Sablon DTF dan DTG merupakan kedua jenis sablon digital yang sering digunakan oleh banyak orang. Hal ini karena banyaknya kelebihan yang didapat ketika menggunakan sablon jenis ini. Walaupun sama sama menggunakan metode sablon digital, sablon DTF (Direct Transfer Film) dan DTG (Direct to Garment) mempunyai beberapa perbedaan. Berikut adalah beberapa perbedaannya.
Desain
Yang pertama dari segi desain. Umumnya, untuk desain DTF ini menggunakan desain yang mempunyai warna solid serta agak sulit untuk mencetak dengan desain yang terdapat gradasi. Selain itu, pada sablon jenis DTF ini format desain yang dipakai ada PNG. Hal ini dikarenakan sablon DTF ini menggunakan kertas film yang akan dicetak di permukaan baju. Agak berbeda, sablon DTG ini sebaiknya bersifat 3 dimensi dan berwarna solid serta memiliki gradasi.
Tinta
Karena menggunakan metode yang berbeda, tinta yang digunakan dalam kedua jenis sablon itu tentunya akan berbeda pula. Pada sablon DTF, tinta yang digunakan adalah tinta khusus untuk sablon DTF. Penggunaan tinta ini akan membuat desain DTF akan semakin bagus dan maksimal dalam proses pencetakannya. Sedangkan pada sablon DTG, sablon menggunakan tinta tekstil jerman. Kedua jenis tinta dari kedua sablon ini sama sama memiliki base yang sama, yaitu water base.

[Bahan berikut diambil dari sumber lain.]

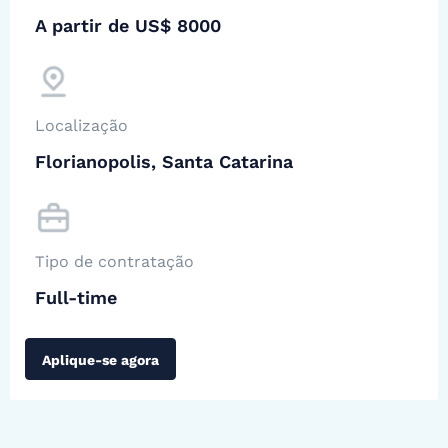
A partir de US$ 8000
Localização
Florianopolis, Santa Catarina
Tipo de contratação
Full-time
Aplique-se agora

Tinta waterbase ini dianggap lebih cepat menyerap dan ramah terhadap mesin pencetak. Selain itu, tinta dengan waterbase ini membuat tinta akan lebih cepat kering. Oleh karena itu penyablonan digital baik itu DTF maupun DTG ini prosesnya lebih cepat dibanding penyablonan manual.
Kualitas
Umumnya, kedua jenis sablon ini sama sama bagus dalam kualitasnya. Kedua jenis sablon ini sama sama halus ketika diraba dan juga aman ketika dicuci secara berulang ulang. Warna yang dihasilkan juga sangat kuat dan awet. Beberapa hal yang membedakannya adalah kerapatan atau keretakan dari sablon tersebut sablon jenis DTF cenderung sangat rapat dan elastis.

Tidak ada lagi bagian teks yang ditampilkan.